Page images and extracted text
◆ ◆ ◆ ◆ ◆
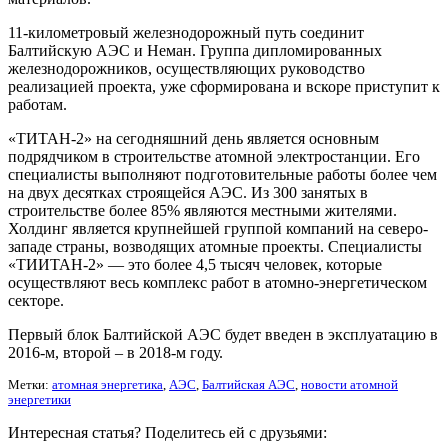
11-километровый железнодорожный путь соединит
Балтийскую АЭС и Неман. Группа дипломированных
железнодорожников, осуществляющих руководство
реализацией проекта, уже сформирована и вскоре приступит к
работам.
«ТИТАН-2» на сегодняшний день является основным
подрядчиком в строительстве атомной электростанции. Его
специалисты выполняют подготовительные работы более чем
на двух десятках строящейся АЭС. Из 300 занятых в
строительстве более 85% являются местными жителями.
Холдинг является крупнейшей группой компаний на северо-
западе страны, возводящих атомные проекты. Специалисты
«ТИИТАН-2» — это более 4,5 тысяч человек, которые
осуществляют весь комплекс работ в атомно-энергетическом
секторе.
Первый блок Балтийской АЭС будет введен в эксплуатацию в
2016-м, второй – в 2018-м году.
Метки:
атомная энергетика
,
АЭС
,
Балтийская АЭС
,
новости атомной
энергетики
Интересная статья? Поделитесь ей с друзьями:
◆ ◆ ◆ ◆ ◆
| Your goal |
Set down each entry above exactly as it appears. Omit the pictures.

| Answer for this exercise |
11-километровый железнодорожный путь соединит
Балтийскую АЭС и Неман. Группа дипломированных
железнодорожников, осуществляющих руководство
реализацией проекта, уже сформирована и вскоре приступит к
работам.
«ТИТАН-2» на сегодняшний день является основным
подрядчиком в строительстве атомной электростанции. Его
специалисты выполняют подготовительные работы более чем
на двух десятках строящейся АЭС. Из 300 занятых в
строительстве более 85% являются местными жителями.
Холдинг является крупнейшей группой компаний на северо-
западе страны, возводящих атомные проекты. Специалисты
«ТИИТАН-2» — это более 4,5 тысяч человек, которые
осуществляют весь комплекс работ в атомно-энергетическом
секторе.
Первый блок Балтийской АЭС будет введен в эксплуатацию в
2016-м, второй – в 2018-м году.
Метки:
атомная энергетика
,
АЭС
,
Балтийская АЭС
,
новости атомной
энергетики
Интересная статья? Поделитесь ей с друзьями:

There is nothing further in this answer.